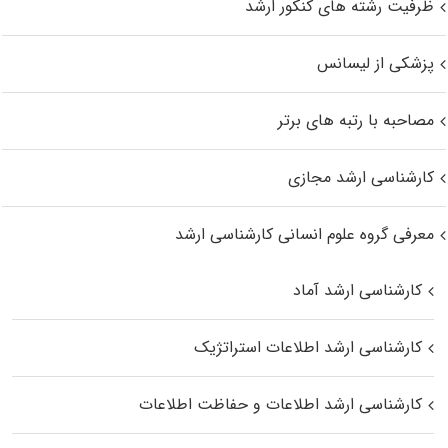
ظرفیت رشته های کنکور ارشد
پزشکی از لیسانس
مصاحبه با رتبه های برتر
کارشناسی ارشد مجازی
معرفی گروه علوم انسانی کارشناسی ارشد
کارشناسی ارشد آماد
کارشناسی ارشد اطلاعات استراتژیک
کارشناسی ارشد اطلاعات و حفاظت اطلاعات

Assignment →
Replicate the material above verbatim; images stay out of the copy.

Output below →
ظرفیت رشته های کنکور ارشد
پزشکی از لیسانس
مصاحبه با رتبه های برتر
کارشناسی ارشد مجازی
معرفی گروه علوم انسانی کارشناسی ارشد
کارشناسی ارشد آماد
کارشناسی ارشد اطلاعات استراتژیک
کارشناسی ارشد اطلاعات و حفاظت اطلاعات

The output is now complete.